Newman Otas was born somewhere between hell and high water just after 7 am on September 12, on board MV Aquarius, a search and rescue vessel run in partnership between MSF and SOS Mediterranee.
He was born at 7:00 am ship’s time in international waters to Nigerian parents, who have named him Newman Otas. His parents, Otas and Faith, and older brothers Victory, seven, and Rollres, five, were rescued from an overcrowded rubber boat 24 hours earlier.
Currently 392 people are on board after two rubber boats were rescued and one transfer accepted: 155 people on board are under 18, 141 of them are traveling alone – without a parent or guardian accompanying them. There are 11 children under five and now four babies under a year.
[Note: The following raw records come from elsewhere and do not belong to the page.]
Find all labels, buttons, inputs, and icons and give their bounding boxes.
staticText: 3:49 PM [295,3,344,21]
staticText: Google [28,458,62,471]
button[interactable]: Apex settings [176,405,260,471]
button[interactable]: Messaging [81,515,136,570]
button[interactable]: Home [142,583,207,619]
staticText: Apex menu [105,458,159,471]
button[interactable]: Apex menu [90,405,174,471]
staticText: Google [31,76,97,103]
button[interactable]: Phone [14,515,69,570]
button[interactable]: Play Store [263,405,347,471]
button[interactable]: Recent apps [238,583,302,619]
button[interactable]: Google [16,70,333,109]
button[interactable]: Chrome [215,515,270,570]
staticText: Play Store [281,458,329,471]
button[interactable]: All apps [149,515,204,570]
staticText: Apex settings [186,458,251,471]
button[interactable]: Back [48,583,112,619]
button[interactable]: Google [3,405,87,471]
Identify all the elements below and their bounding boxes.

“I was very stressed on the rubber boat, sitting on the floor of the boat with the other women and children” Faith recounts. “Panicking that I would go into labour. I could feel my baby moving, he would move down and then move back up again. I had been having contractions for three days.”
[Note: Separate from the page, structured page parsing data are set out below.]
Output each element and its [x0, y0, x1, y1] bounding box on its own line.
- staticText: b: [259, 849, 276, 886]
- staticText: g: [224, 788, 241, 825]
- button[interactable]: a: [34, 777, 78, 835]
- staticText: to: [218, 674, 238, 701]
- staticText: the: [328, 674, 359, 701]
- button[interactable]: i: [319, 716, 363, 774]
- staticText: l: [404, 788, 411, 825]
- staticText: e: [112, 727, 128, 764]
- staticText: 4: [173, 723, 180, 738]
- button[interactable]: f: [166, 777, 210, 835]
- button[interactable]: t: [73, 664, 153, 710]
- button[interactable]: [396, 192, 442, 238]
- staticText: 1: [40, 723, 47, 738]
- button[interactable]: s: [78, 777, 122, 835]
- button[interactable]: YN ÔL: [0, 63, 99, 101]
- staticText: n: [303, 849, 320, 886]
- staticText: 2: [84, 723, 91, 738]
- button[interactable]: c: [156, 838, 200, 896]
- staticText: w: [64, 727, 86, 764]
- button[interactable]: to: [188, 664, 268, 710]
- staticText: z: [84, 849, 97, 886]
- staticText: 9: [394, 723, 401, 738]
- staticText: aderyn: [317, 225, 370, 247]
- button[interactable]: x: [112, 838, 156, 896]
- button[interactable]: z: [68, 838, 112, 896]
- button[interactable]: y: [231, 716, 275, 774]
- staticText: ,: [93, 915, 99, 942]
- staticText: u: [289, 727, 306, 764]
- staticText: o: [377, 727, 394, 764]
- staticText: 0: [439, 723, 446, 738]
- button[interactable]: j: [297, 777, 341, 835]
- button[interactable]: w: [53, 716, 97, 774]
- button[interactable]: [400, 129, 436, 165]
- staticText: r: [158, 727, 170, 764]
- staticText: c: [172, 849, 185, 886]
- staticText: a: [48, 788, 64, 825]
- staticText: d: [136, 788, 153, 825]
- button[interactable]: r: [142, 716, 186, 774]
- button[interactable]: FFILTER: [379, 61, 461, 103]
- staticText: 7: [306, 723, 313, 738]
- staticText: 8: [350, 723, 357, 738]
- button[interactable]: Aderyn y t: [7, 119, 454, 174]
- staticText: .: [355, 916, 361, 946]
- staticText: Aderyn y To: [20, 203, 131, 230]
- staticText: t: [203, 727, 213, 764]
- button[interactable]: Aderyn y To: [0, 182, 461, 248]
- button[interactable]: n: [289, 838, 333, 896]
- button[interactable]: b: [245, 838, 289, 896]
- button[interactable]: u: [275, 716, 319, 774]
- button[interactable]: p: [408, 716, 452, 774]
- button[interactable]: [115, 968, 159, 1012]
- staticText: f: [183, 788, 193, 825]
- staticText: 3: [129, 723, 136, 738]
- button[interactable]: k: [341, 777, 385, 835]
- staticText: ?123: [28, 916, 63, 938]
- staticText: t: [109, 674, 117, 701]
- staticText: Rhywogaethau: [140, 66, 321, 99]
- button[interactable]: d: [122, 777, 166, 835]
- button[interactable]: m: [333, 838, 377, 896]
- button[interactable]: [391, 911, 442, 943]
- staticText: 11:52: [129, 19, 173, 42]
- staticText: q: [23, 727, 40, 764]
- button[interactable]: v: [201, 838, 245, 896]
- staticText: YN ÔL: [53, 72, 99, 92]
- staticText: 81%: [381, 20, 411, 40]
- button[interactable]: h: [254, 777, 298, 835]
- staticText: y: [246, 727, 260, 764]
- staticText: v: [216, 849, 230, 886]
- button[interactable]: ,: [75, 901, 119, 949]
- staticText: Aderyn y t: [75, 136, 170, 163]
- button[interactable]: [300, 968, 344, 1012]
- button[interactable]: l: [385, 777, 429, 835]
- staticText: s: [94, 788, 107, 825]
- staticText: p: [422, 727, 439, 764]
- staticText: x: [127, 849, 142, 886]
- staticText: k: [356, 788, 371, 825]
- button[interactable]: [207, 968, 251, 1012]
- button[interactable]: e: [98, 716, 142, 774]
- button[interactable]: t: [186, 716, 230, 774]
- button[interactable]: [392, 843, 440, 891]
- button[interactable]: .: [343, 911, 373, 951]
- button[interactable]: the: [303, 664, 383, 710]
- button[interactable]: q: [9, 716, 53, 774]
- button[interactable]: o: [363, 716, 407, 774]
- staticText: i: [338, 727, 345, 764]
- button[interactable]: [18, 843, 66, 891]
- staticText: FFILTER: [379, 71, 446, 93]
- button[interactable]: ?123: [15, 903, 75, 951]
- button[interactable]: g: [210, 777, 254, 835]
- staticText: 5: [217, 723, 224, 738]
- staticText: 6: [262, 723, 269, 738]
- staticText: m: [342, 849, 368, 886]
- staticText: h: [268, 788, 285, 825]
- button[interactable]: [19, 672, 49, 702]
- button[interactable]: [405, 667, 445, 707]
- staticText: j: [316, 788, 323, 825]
MSF Midwife Jonquil Nicholl, who delivered the baby said: “A very normal birth in dangerously abnormal conditions. I am filled with horror at the thought of what would have happened if this baby had arrived 24 hours earlier; in that unseaworthy rubber boat, with fuel on the bottom where the women sit, crammed in with no space to move, at the mercy of the sea,”
Newman Otas might also have a right to claim French citizenship, since the vessel he was born on had a French flag.